Présentation Amélie Sabatier, historienne d'art

Au milieu de l’atelier baigné de lumière, envahi par les cartes et les papiers en tous genres, trône une grande toile. Une silhouette noire, valise à la main, est au bord d’un gouffre où s’agite une mer déchainée. A l’arrière plan, une mappemonde perce la tempête, dans une lumière d’orage. Le monde, c’est la quête de cet homme, de ce migrant, lancé sur les chemins, à la poursuite d’un endroit qu’il rêve meilleur, ou simplement différent.

En 1909, Guiseppe Riscaldino quitte son village piémontais de Brendizzo, pour tenter l’aventure en Amérique. Après un passage par Ellis Island, il s’installe finalement à Buenos Aires où il ouvre un superbe hôtel balnéaire, et fait fortune.

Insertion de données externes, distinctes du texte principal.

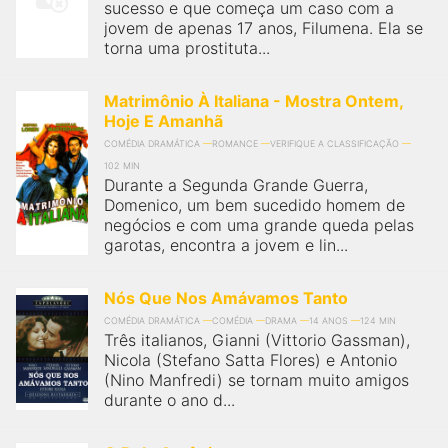
sucesso e que começa um caso com a
jovem de apenas 17 anos, Filumena. Ela se
torna uma prostituta...
Matrimônio À Italiana - Mostra Ontem,
Hoje E Amanhã
COMÉDIA DRAMÁTICA
ROMANCE
VERIFIQUE A CLASSIFICAÇÃO
102 MIN
Durante a Segunda Grande Guerra,
Domenico, um bem sucedido homem de
negócios e com uma grande queda pelas
garotas, encontra a jovem e lin...
Nós Que Nos Amávamos Tanto
COMÉDIA DRAMÁTICA
COMÉDIA
DRAMA
14 ANOS
124 MIN
Três italianos, Gianni (Vittorio Gassman),
Nicola (Stefano Satta Flores) e Antonio
(Nino Manfredi) se tornam muito amigos
durante o ano d...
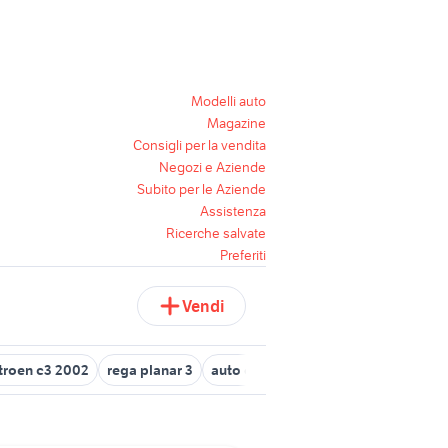
Modelli auto
Magazine
Consigli per la vendita
Negozi e Aziende
Subito per le Aziende
Assistenza
Ricerche salvate
Preferiti
Vendi
troen c3 2002
rega planar 3
auto citroen c3 Emilia Romagna
c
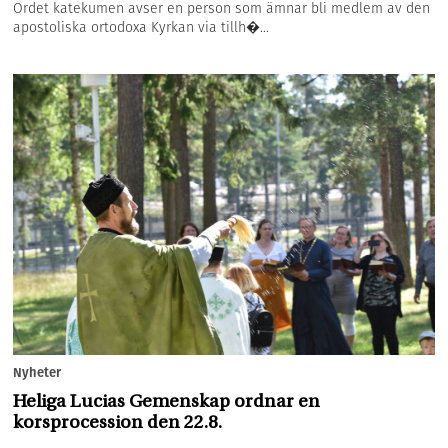
Ordet katekumen avser en person som ämnar bli medlem av den
apostoliska ortodoxa Kyrkan via tillh�...
Nyheter
Heliga Lucias Gemenskap ordnar en
korsprocession den 22.8.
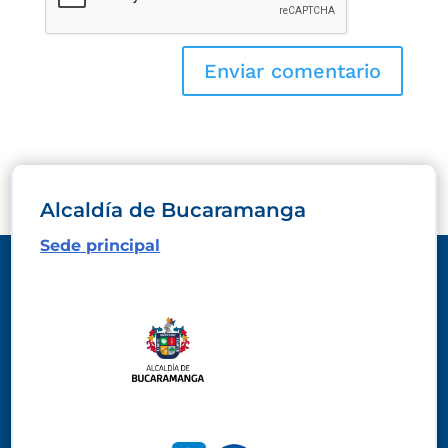
Alcaldía de Bucaramanga
Sede principal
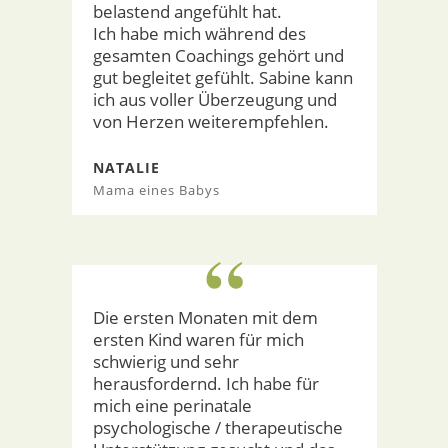
belastend angefühlt hat.
Ich habe mich während des
gesamten Coachings gehört und
gut begleitet gefühlt. Sabine kann
ich aus voller Überzeugung und
von Herzen weiterempfehlen.
NATALIE
Mama eines Babys
“
Die ersten Monaten mit dem
ersten Kind waren für mich
schwierig und sehr
herausfordernd. Ich habe für
mich eine perinatale
psychologische / therapeutische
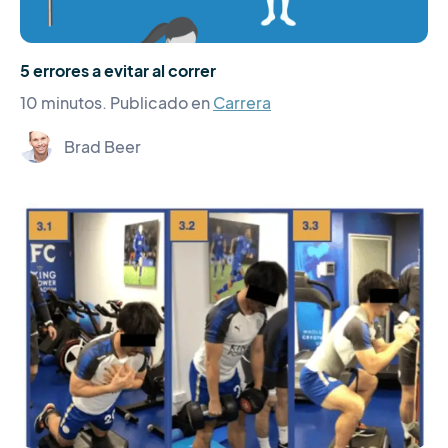
5 errores a evitar al correr
10 minutos.
Publicado en
Carrera
Brad Beer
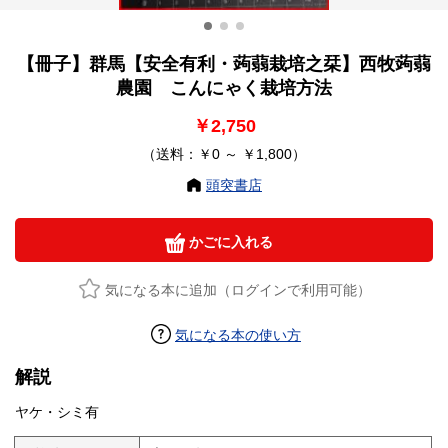
【冊子】群馬【安全有利・蒟蒻栽培之栞】西牧蒟蒻
農園 こんにゃく栽培方法
￥2,750
（送料：￥0 ～ ￥1,800）
頭突書店
かごに入れる
気になる本に追加（ログインで利用可能）
気になる本の使い方
解説
ヤケ・シミ有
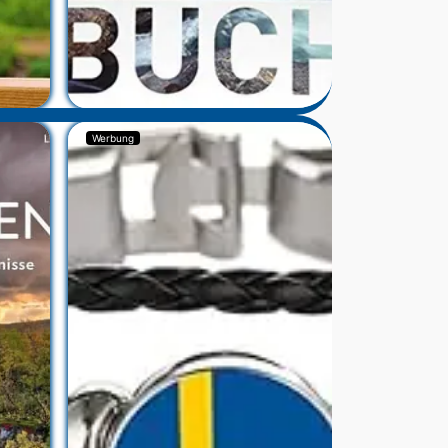
Werbung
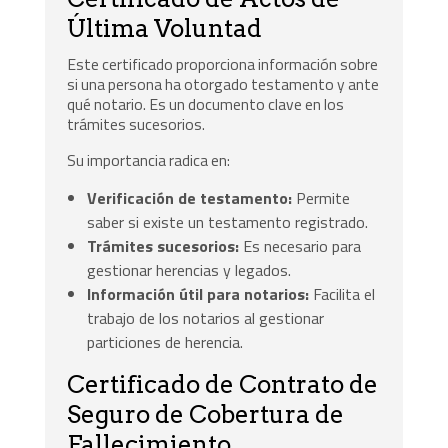
Última Voluntad
Este certificado proporciona información sobre
si una persona ha otorgado testamento y ante
qué notario. Es un documento clave en los
trámites sucesorios.
Su importancia radica en:
Verificación de testamento:
Permite
saber si existe un testamento registrado.
Trámites sucesorios:
Es necesario para
gestionar herencias y legados.
Información útil para notarios:
Facilita el
trabajo de los notarios al gestionar
particiones de herencia.
Certificado de Contrato de
Seguro de Cobertura de
Fallecimiento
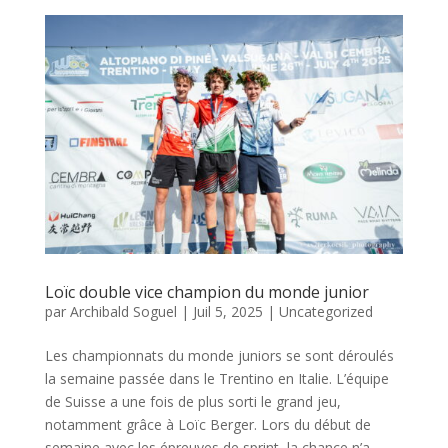
Loïc double vice champion du monde junior
par
Archibald Soguel
|
Juil 5, 2025
|
Uncategorized
Les championnats du monde juniors se sont déroulés
la semaine passée dans le Trentino en Italie. L’équipe
de Suisse a une fois de plus sorti le grand jeu,
notamment grâce à Loïc Berger. Lors du début de
semaine avec les épreuves de sprint, la chance n’a...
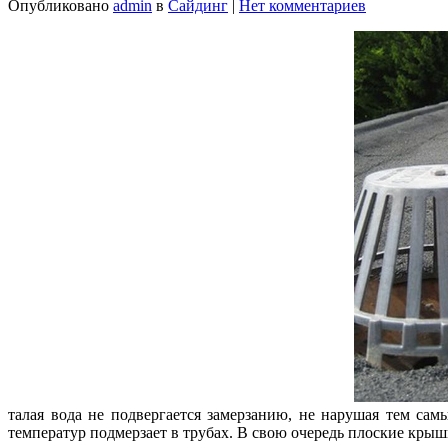
Опубликовано
admin
в
Сайдинг
|
Нет комментариев
талая вода не подвергается замерзанию, не нарушая тем сам
температур подмерзает в трубах. В свою очередь плоские крыш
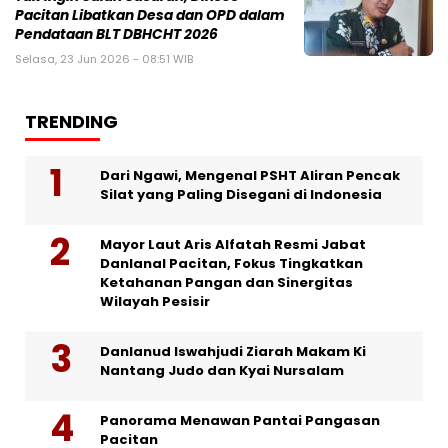
Pacitan Libatkan Desa dan OPD dalam
Pendataan BLT DBHCHT 2026
Selasa, 23 Jun 2026 - 08:51 WIB
TRENDING
Dari Ngawi, Mengenal PSHT Aliran Pencak
Silat yang Paling Disegani di Indonesia
Mayor Laut Aris Alfatah Resmi Jabat
Danlanal Pacitan, Fokus Tingkatkan
Ketahanan Pangan dan Sinergitas
Wilayah Pesisir
Danlanud Iswahjudi Ziarah Makam Ki
Nantang Judo dan Kyai Nursalam
Panorama Menawan Pantai Pangasan
Pacitan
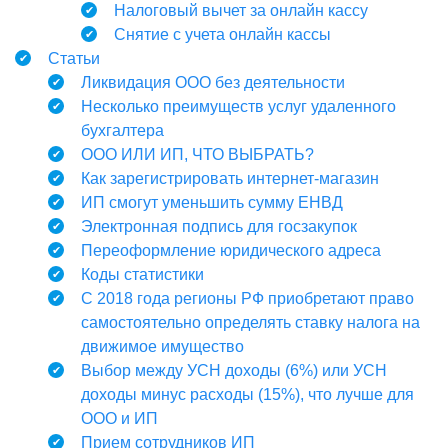
Налоговый вычет за онлайн кассу
Снятие с учета онлайн кассы
Статьи
Ликвидация ООО без деятельности
Несколько преимуществ услуг удаленного
бухгалтера
ООО ИЛИ ИП, ЧТО ВЫБРАТЬ?
Как зарегистрировать интернет-магазин
ИП смогут уменьшить сумму ЕНВД
Электронная подпись для госзакупок
Переоформление юридического адреса
Коды статистики
С 2018 года регионы РФ приобретают право
самостоятельно определять ставку налога на
движимое имущество
Выбор между УСН доходы (6%) или УСН
доходы минус расходы (15%), что лучше для
ООО и ИП
Прием сотрудников ИП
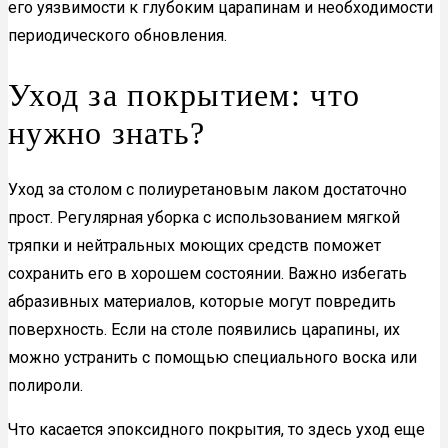
его уязвимости к глубоким царапинам и необходимости
периодического обновления.
Уход за покрытием: что
нужно знать?
Уход за столом с полиуретановым лаком достаточно
прост. Регулярная уборка с использованием мягкой
тряпки и нейтральных моющих средств поможет
сохранить его в хорошем состоянии. Важно избегать
абразивных материалов, которые могут повредить
поверхность. Если на столе появились царапины, их
можно устранить с помощью специального воска или
полироли.
Что касается эпоксидного покрытия, то здесь уход еще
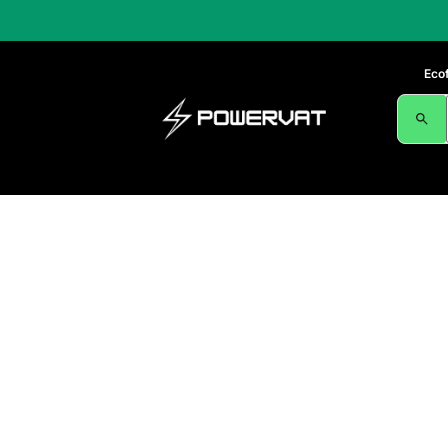
Eco
Tienda
Ecoflo
Inicio
/
Caso de Uso
/ Respaldo del hogar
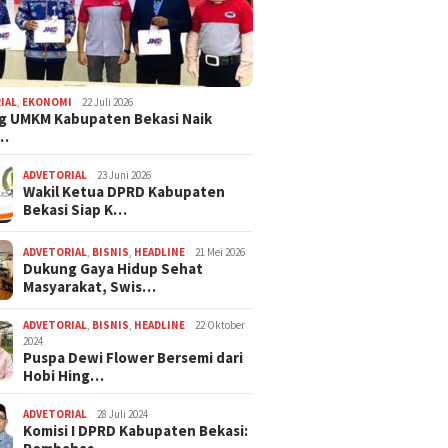
IAL
,
EKONOMI
22 Juli 2026
g UMKM Kabupaten Bekasi Naik
,…
ADVETORIAL
23 Juni 2026
Wakil Ketua DPRD Kabupaten
Bekasi Siap K…
ADVETORIAL
,
BISNIS
,
HEADLINE
21 Mei 2026
Dukung Gaya Hidup Sehat
Masyarakat, Swis…
ADVETORIAL
,
BISNIS
,
HEADLINE
22 Oktober
2024
Puspa Dewi Flower Bersemi dari
Hobi Hing…
ADVETORIAL
28 Juli 2024
Komisi I DPRD Kabupaten Bekasi:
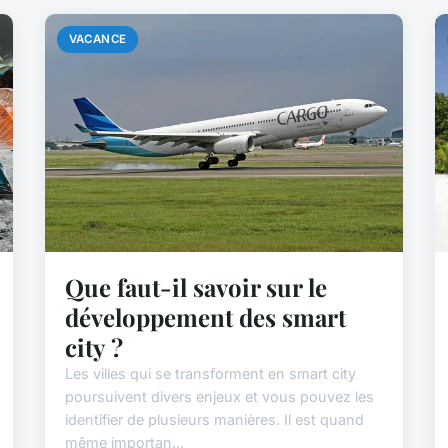
VACANCE
Que faut-il savoir sur le
développement des smart
city ?
Les villes qui se transforment en smart city
poursuivent divers enjeux et vous pouvez les
identifier de plusieurs manières. Il est quand
même importan...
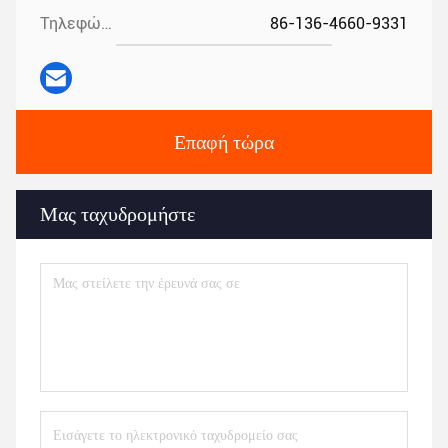
Τηλεφώνημα:
86-136-4660-9331
Επαφή τώρα
Μας ταχυδρομήστε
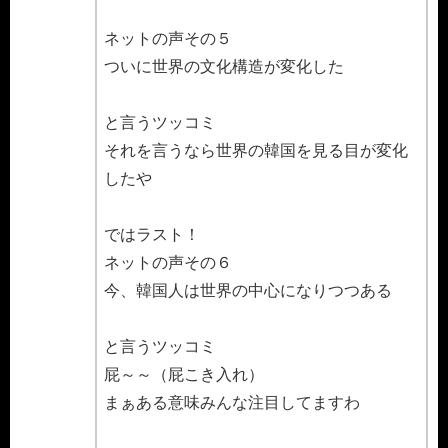
ネットの声その５
ついに世界の文化構造が変化した
と言うツッコミ
それを言うなら世界の韓国を見る目が変化
したや
ではラスト！
ネットの声その６
今、韓国人は世界の中心になりつつある
と言うツッコミ
屁～～（屁こき入れ）
まぁある意味みんな注目してますわ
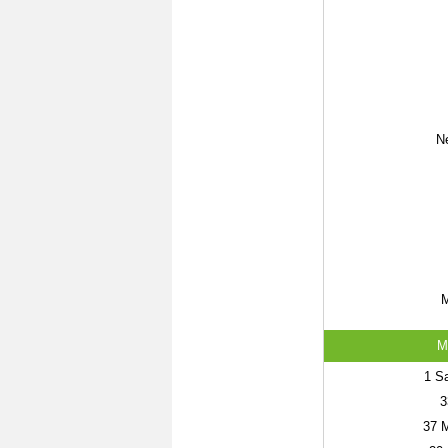
Ne
M
M
1
Sa
3
37
M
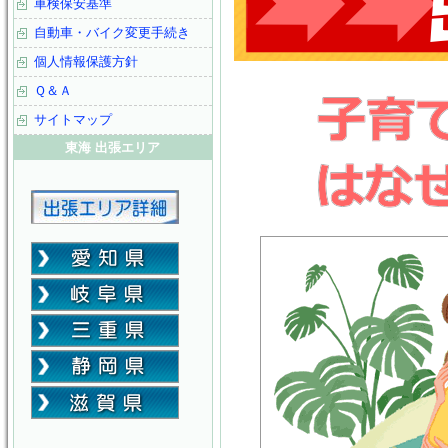
車検保安基準
自動車・バイク変更手続き
個人情報保護方針
Ｑ＆Ａ
サイトマップ
東海 出張エリア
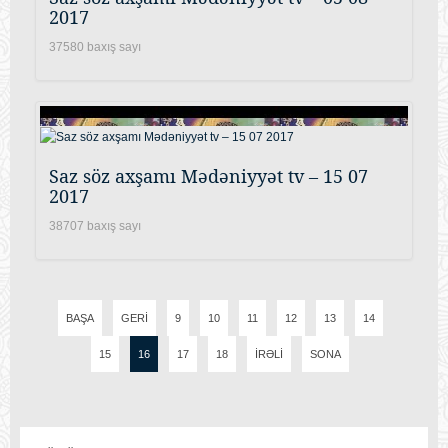
2017
37580 baxış sayı
Saz söz axşamı Mədəniyyət tv – 15 07
2017
38707 baxış sayı
BAŞA
GERI
9
10
11
12
13
14
15
16
17
18
İRƏLI
SONA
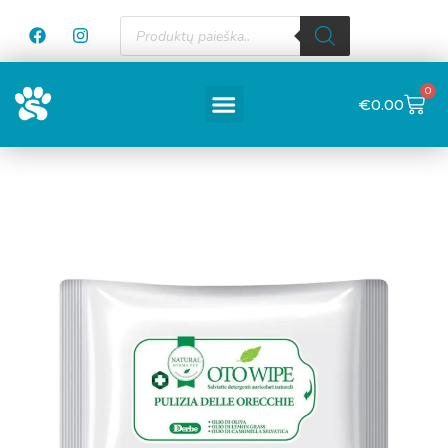
0
€
0.00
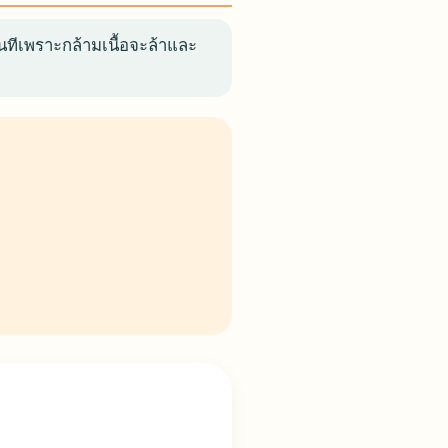
ทันทีเพราะกล้ามเนื้อจะล้าและ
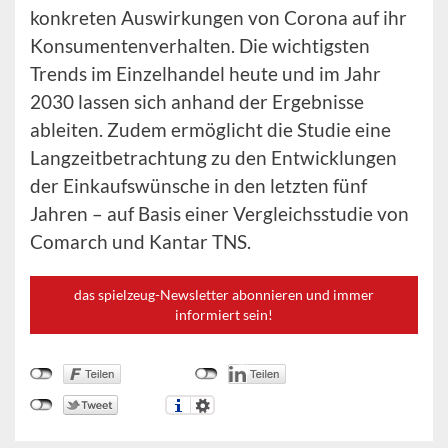
konkreten Auswirkungen von Corona auf ihr
Konsumentenverhalten. Die wichtigsten
Trends im Einzelhandel heute und im Jahr
2030 lassen sich anhand der Ergebnisse
ableiten. Zudem ermöglicht die Studie eine
Langzeitbetrachtung zu den Entwicklungen
der Einkaufswünsche in den letzten fünf
Jahren – auf Basis einer Vergleichsstudie von
Comarch und Kantar TNS.
das spielzeug-Newsletter abonnieren und immer
informiert sein!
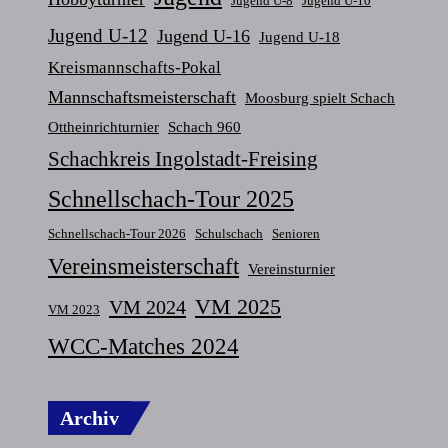
Jugend U-8
Jugend U-10
Jugend U-12
Jugend U-16
Jugend U-18
Kreismannschafts-Pokal
Mannschaftsmeisterschaft
Moosburg spielt Schach
Ottheinrichturnier
Schach 960
Schachkreis Ingolstadt-Freising
Schnellschach-Tour 2025
Schnellschach-Tour 2026
Schulschach
Senioren
Vereinsmeisterschaft
Vereinsturnier
VM 2025
VM 2024
VM 2023
WCC-Matches 2024
Archiv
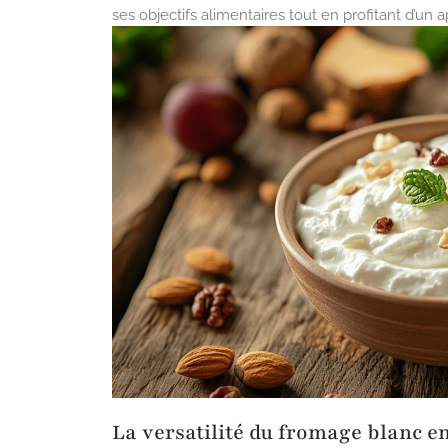
ses objectifs alimentaires tout en profitant d’un 
La versatilité du fromage blanc en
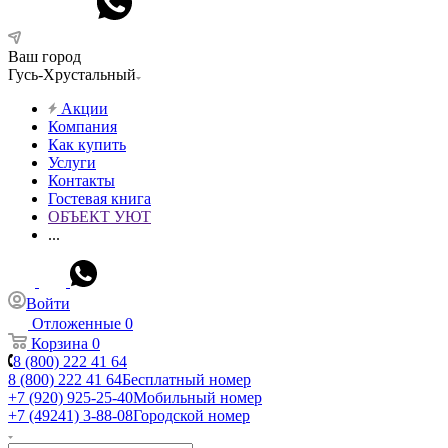
Ваш город
Гусь-Хрустальный
Акции
Компания
Как купить
Услуги
Контакты
Гостевая книга
ОБЪЕКТ УЮТ
...
Войти
Отложенные
0
Корзина
0
8 (800) 222 41 64
8 (800) 222 41 64
Бесплатный номер
+7 (920) 925-25-40
Мобильный номер
+7 (49241) 3-88-08
Городской номер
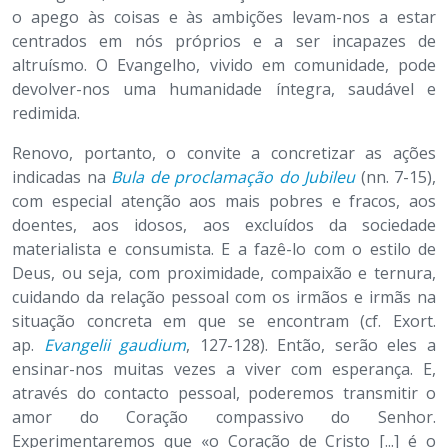
o apego às coisas e às ambições levam-nos a estar
centrados em nós próprios e a ser incapazes de
altruísmo. O Evangelho, vivido em comunidade, pode
devolver-nos uma humanidade íntegra, saudável e
redimida.
Renovo, portanto, o convite a concretizar as ações
indicadas na
Bula de proclamação do Jubileu
(nn. 7-15),
com especial atenção aos mais pobres e fracos, aos
doentes, aos idosos, aos excluídos da sociedade
materialista e consumista. E a fazê-lo com o estilo de
Deus, ou seja, com proximidade, compaixão e ternura,
cuidando da relação pessoal com os irmãos e irmãs na
situação concreta em que se encontram (cf. Exort.
ap.
Evangelii gaudium
, 127-128). Então, serão eles a
ensinar-nos muitas vezes a viver com esperança. E,
através do contacto pessoal, poderemos transmitir o
amor do Coração compassivo do Senhor.
Experimentaremos que «o Coração de Cristo [...] é o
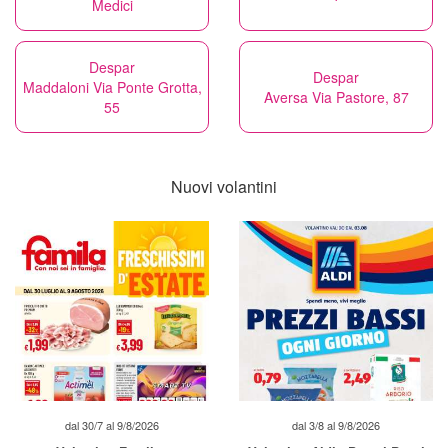
Medici
Despar
Despar
Maddaloni Via Ponte Grotta,
Aversa Via Pastore, 87
55
Nuovi volantini
dal 30/7 al 9/8/2026
dal 3/8 al 9/8/2026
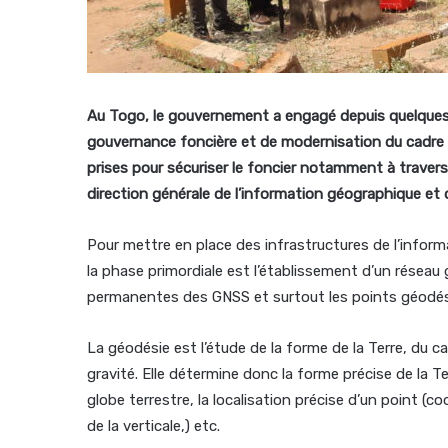
Au Togo,
le gouvernement a engagé depuis quelques
gouvernance foncière et de modernisation du cadre d
prises pour sécuriser le foncier notamment à travers l
direction générale de l’information géographique et 
Pour mettre en place des infrastructures de l’infor
la phase primordiale est l’établissement d’un réseau
permanentes des GNSS et surtout les points géodésiq
La géodésie est l’étude de la forme de la Terre, du 
gravité. Elle détermine donc la forme précise de la T
globe terrestre, la localisation précise d’un point 
de la verticale,) etc.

Cette légende familiale est la source d’inspiration du nouveau travail d’ASTRUC.

Le passeport de son grand-père en main, tamponné à Ellis Island en 1909 et 1913, elle part sur ses traces et visite l’ile en 1994.

Entre 1892 et 1954 Ellis Island est la croisée des chemins pour plus de 12 millions de migrants. Pour certains c’est la porte vers un monde nouveau où tous les espoirs sont permis. Mais pour ceux qui sont rejetés pour raisons administratives ou médicales c’est la fin du voyage, et des rêves.

Depuis l’île, tous peuvent voir la Statue de la Liberté. Quelle émotion pour ceux qui gagnaient New-York, et quelle tragique ironie pour ceux qui repartaient en Europe à fond de cale !

ASTRUC interroge ce symbole de la liberté à l’américaine. Vue sous différents angles et dans des tons divers, une série de toiles carrées questionne la lecture d’une image devenue trop banale. Référence à Warhol dans le traitement répétitif d’un même motif en mosaïque de couleurs, on retrouve aussi l’influence de Rauschenberg lorsqu’il interrogeait le drapeau américain.

Comment l’hyper-médiatisation fait d’une allégorie pleine de sens un banal objet de tourisme et de commercialisation. Comment voyons-nous cette icône aujourd’hui ? Et surtout, quelle signification conserve encore cette « liberté » ?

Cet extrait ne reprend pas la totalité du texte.